6. Lack of confidence

“I've struggled with a lack of confidence in the past, which may have held me back from fully utilising my abilities. However, I've been actively working on building my self-confidence by embracing challenges and celebrating accomplishments. I've also sought feedback from colleagues and mentors to identify areas for improvement and to recognise my strengths.”

7. Work/life imbalance

“I have often put in long hours and neglected my personal well-being. I've come to realise that a balanced approach is essential for long-term success and productivity. To improve in this area, I've implemented time management techniques and established boundaries between work and personal time. I've also started incorporating regular exercise and mindfulness practices into my routine to manage my stress levels.”

How to answer “Why do you want to work here?”
Related article
How to answer “Why do you want to work here?”

So, they asked the question: Why do you want to work here? Take a deep breath. Now, it is time to explain it in a way that impresses your interviewer.

How to improve your self-awareness

One of the important attributes of a successful candidate is self-awareness. This is a quality that is not an essential requirement for many job roles, so it may be worth taking some time to reconnect with yourself before you ponder the deeper questions around strengths and weaknesses. Here are a few activities to pursue if you want to explore who you are.

Reflect on your emotions. Regularly take time to identify and analyse your emotions, how they impact your actions, and the factors that trigger them.

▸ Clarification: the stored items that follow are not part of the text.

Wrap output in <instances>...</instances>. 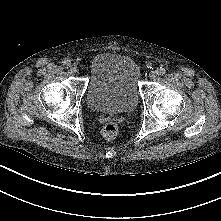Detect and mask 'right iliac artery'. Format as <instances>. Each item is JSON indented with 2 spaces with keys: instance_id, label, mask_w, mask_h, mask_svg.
<instances>
[{
  "instance_id": "82829eb1",
  "label": "right iliac artery",
  "mask_w": 221,
  "mask_h": 221,
  "mask_svg": "<svg viewBox=\"0 0 221 221\" xmlns=\"http://www.w3.org/2000/svg\"><path fill=\"white\" fill-rule=\"evenodd\" d=\"M63 66H64L65 68H69V67L71 66V62H70L69 60H64V61H63Z\"/></svg>"
}]
</instances>
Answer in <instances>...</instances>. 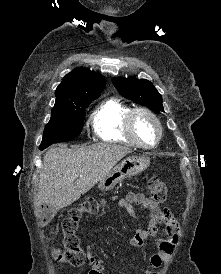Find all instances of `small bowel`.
<instances>
[{
	"mask_svg": "<svg viewBox=\"0 0 221 274\" xmlns=\"http://www.w3.org/2000/svg\"><path fill=\"white\" fill-rule=\"evenodd\" d=\"M133 204L140 205L148 212L147 227L138 228L130 238L133 247H142L149 239H157V249L152 253L145 269V274H154V269L158 268L165 260L174 253L179 226L172 212L165 208L161 209L158 204L141 193L131 192L119 201V206L124 208L129 215L138 218ZM159 225H163L162 237H159ZM88 262L92 265L88 274H108L101 260L88 249Z\"/></svg>",
	"mask_w": 221,
	"mask_h": 274,
	"instance_id": "c3829d8e",
	"label": "small bowel"
}]
</instances>
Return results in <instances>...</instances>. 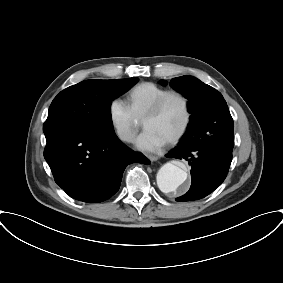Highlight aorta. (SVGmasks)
Listing matches in <instances>:
<instances>
[{
  "label": "aorta",
  "instance_id": "1",
  "mask_svg": "<svg viewBox=\"0 0 283 283\" xmlns=\"http://www.w3.org/2000/svg\"><path fill=\"white\" fill-rule=\"evenodd\" d=\"M188 178L186 168L173 163L164 164L157 173V185L164 193H178Z\"/></svg>",
  "mask_w": 283,
  "mask_h": 283
}]
</instances>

Journalling. Keep a daily journal to record your thoughts, feelings, and experiences. This can help you identify patterns and gain insights into your thoughts and behaviours.

Seek feedback. Ask for honest feedback from friends, family, and colleagues about your strengths, weaknesses, and areas for improvement. Be open to constructive criticism.

Set personal goals. Establish clear, achievable goals for personal growth and self-improvement. Regularly evaluate your progress and adjust your goals as needed.

Practice mindfulness. Engage in mindfulness exercises, such as meditation or deep breathing, to help you focus on the present moment, your thoughts, and your feelings without judgement.

Personality assessments. Take personality tests, such as the Myers-Briggs Type Indicator or the Enneagram, to gain insights into your personality traits, preferences, and behavioural tendencies.

Develop empathy. Practice empathy by actively listening to others, understanding their perspectives, and putting yourself in their shoes. This will help you gain insights into your own emotions and reactions in different situations.

Talking about strengths and weaknesses in an interview is an excellent exercise in self-awareness. It offers the hiring manager some insights into how you will react during the appraisal process and beyond. An employee who is self-aware is someone who understands what levers they need to pull in order to improve performance.

Key takeaways

It is a safe bet that these two questions will come your way during an interview.

  1. Think carefully about your potential answers in advance.
  2. Choose the types of skills that you wish to share.
  3. Tell stories that are honest and that will add to your career story.
  4. Show that you are self-aware enough to know you are a work in progress.